China Insurance Regulatory Commission (CIRC) figures show insurance premium revenues rocketed to US$61.6 billion in 2005 from just over US$9 billion in 1996. Life insurance accounted for the bulk of the growth, expanding from US$3.76 billion to US$46.25 billion in premium revenues, or 75% of the market. Non-life premiums grew more modestly from US$5.38 billion to US$15.2 billion over the same period.
Low insurance penetration – 2% of GDP in the life sector and just 0.7% in non-life – and a rising middle class are fuelling expectations that the good times will continue for insurers. China is forecast to become the fourth largest life market in the world by premiums in 2008, after the US, Japan and the UK.
Financial services research and advisory firm Celent LLP expects the market to expand to over US$100 billion by 2009. Growth will be driven by the non-life insurance market, which Celent estimates will account for around 40% of all premium revenues by 2009, up from 25% now.
China's insurance sector is still a domestic story, and a limited story at that. Just three domestic players dominate 70% of the life industry, while the top three non-life insurers claimed 72% of their market.
Foreign insurers accounted for only 8.78% of the life insurance market in 2005 with US$4.05 billion in premium revenues, up from 2.3% in 2004. But subtracting a one-off US$2.4 billion premium group life transaction undertaken by Generali China Life puts the market share at a much more modest 3.75%. In the non-life segment, foreigners only won 1.31% of total revenues, or US$212.2 million.
Part of the domestic dominance can be explained by restrictions on geographic expansion of foreign insurers, which until December 2004 were only entitled to operate in 15 major cities. In places that were opened up earlier, such as Shanghai and Guangzhou, the market share of foreign-invested insurance companies had reached 15.3% and 8.2% respectively in 2004.
But these are also the areas where people are most likely to already have insurance, making it harder for new entrants to capture market share.

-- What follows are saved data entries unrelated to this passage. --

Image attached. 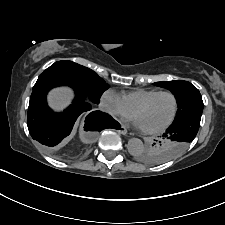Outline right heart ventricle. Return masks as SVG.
Instances as JSON below:
<instances>
[{
  "label": "right heart ventricle",
  "mask_w": 225,
  "mask_h": 225,
  "mask_svg": "<svg viewBox=\"0 0 225 225\" xmlns=\"http://www.w3.org/2000/svg\"><path fill=\"white\" fill-rule=\"evenodd\" d=\"M157 89H136L122 95L123 101L126 106L133 112L134 109L145 99L155 94Z\"/></svg>",
  "instance_id": "right-heart-ventricle-1"
}]
</instances>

Shanghai represents 1.3% of China's population but accounts for 6.8% of premium revenues. Guangzhou is home to 0.8% of the people and 3.2% of the national revenues, while Beijing generates 10% of the revenues from 1.1% of the population.

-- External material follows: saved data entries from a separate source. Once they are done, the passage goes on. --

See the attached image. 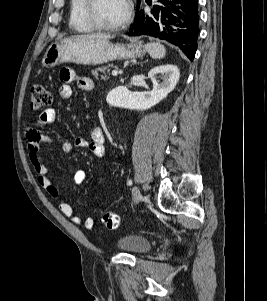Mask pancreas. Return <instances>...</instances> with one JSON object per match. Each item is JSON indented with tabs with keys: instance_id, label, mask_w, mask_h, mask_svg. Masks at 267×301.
Wrapping results in <instances>:
<instances>
[{
	"instance_id": "1",
	"label": "pancreas",
	"mask_w": 267,
	"mask_h": 301,
	"mask_svg": "<svg viewBox=\"0 0 267 301\" xmlns=\"http://www.w3.org/2000/svg\"><path fill=\"white\" fill-rule=\"evenodd\" d=\"M114 67L113 65H107V66H103V67H99L95 70L92 71V74L94 75V77L96 79H99V74L101 79L106 80L109 79V75H107L110 71V68Z\"/></svg>"
}]
</instances>
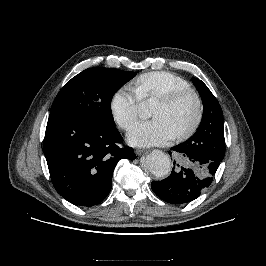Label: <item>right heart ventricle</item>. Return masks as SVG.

As a result, most foreign insurers are now surveying China's second and third tier cities, although consumers tend to have less disposable income in these areas.
Geographical expansion is not the only growth strategy firms can follow, with distribution channels taking on increasing importance. Bancassurance is leading the way, with premiums sold through banks growing 121% in January and February of this year alone to US$3.2 billion. This equates to 34% of China's total life insurance premiums for the period.
There is also potential to grow market share through differentiated product offerings. The industry is dominated by simple single premium, short-term, low-protection products, which do little to develop a strong long-term base for the industry.
Given the shortage of suitable long-term investment vehicles in China with which insurers can offset their liabilities, there is little appetite for higher-yield and higher-risk products. Chinese insurers had about US$200 billion in gross assets by the end of April, most of it in low-yielding government bonds and bank deposits.
Invest for success
The regulator has been working to liberalize investment classes for two years and is now looking to raise the cap on investment in the domestic stock market, currently set at 5% of total assets. In addition, insurers will be able to put money into asset-backed securities, property, and venture capital projects, and take stakes in strong-performing local banks.
Investment will also be permitted in state-level infrastructure projects to 15% of total asset value.
In April, insurers received the green light to buy foreign exchange quotas in order to invest in overseas fixed-income and money market instruments, capped at 15% of total assets. This is expected to be expanded to cover other overseas products, including equities and funds.
To offset the increased investment risk, the regulator is also considering moving to a risk-based capital framework in which solvency requirements are matched to asset risks. This is likely to encourage smaller players to raise more capital, opening up opportunities for foreign investors looking for China insurance assets. Domestic listings are also on the cards.
With domestic players already well in the lead, and progressively given more leash by the regulator, it remains to be seen what share of new growth foreign players can nab. What is certain is they need to move quickly if they want to insure a slice of the pie.